O estudo de coorte também pode ser conduzido a partir da identificação de registros passados e acompanhados daquele momento em diante até o presente (também chamado de coorte histórica ou coorte retrospectiva). Porém, este tipo de delineamento não deve ser confundido com o de caso-controle! Um exemplo de coorte retrospectiva pode ser observado em um estudo desenvolvido na Dinamarca na década de 1990. Isto porque nesta época a incidência de autismo aumentou acentuadamente coincidindo com o uso da vacina contra sarampo, caxumba e rubéola. A fim de avaliar se o uso da vacina era um fator de risco foi conduzido um estudo de coorte retrospectivo incluindo todas as crianças nascidas em janeiro de 1991 a dezembro de 1998. Os pesquisadores revisaram os registros médicos das crianças e observaram que 82% receberam a vacina e que algumas delas, tinham desenvolvido o desfecho em questão (autismo). A frequência da doença entre as crianças que não foram vacinadas foi semelhante às que receberam a vacina. Este, bem como outros estudos forneceram fortes evidências contra a sugestão de que a vacina causa autismo.
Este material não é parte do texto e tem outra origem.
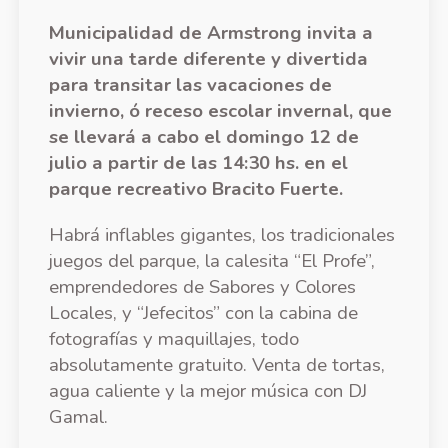
Municipalidad de Armstrong invita a
vivir una tarde diferente y divertida
para transitar las vacaciones de
invierno, ó receso escolar invernal, que
se llevará a cabo el domingo 12 de
julio a partir de las 14:30 hs. en el
parque recreativo Bracito Fuerte.
Habrá inflables gigantes, los tradicionales
juegos del parque, la calesita “El Profe”,
emprendedores de Sabores y Colores
Locales, y “Jefecitos” con la cabina de
fotografías y maquillajes, todo
absolutamente gratuito. Venta de tortas,
agua caliente y la mejor música con DJ
Gamal.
Estudos experimentais serão abordados em nossas próximas colunas!


Referências

Mellin GW, Katzenstein M. The saga of thalidomide. Neuropathy to embryopathy, with case reports of congenital anomalies. N Engl J Med 1962;267:1238-44.
Fletcher RH, Fletcher SW. Epidemiologia clínica – elementos essenciais. 4. ed. Porto Alegre: Artmed Editora, 2006.
Oliveira DAL. Práticas clínicas baseadas em evidências. Módulo pedagógico. São Paulo: UNA-SUS/UNIFESP; 2010.
Bonita R, Beaglehole R, Kjellstrom T. Epidemiologia Básica. 2ª ed. São Paulo: Grupo Editorial Nacional; 2010.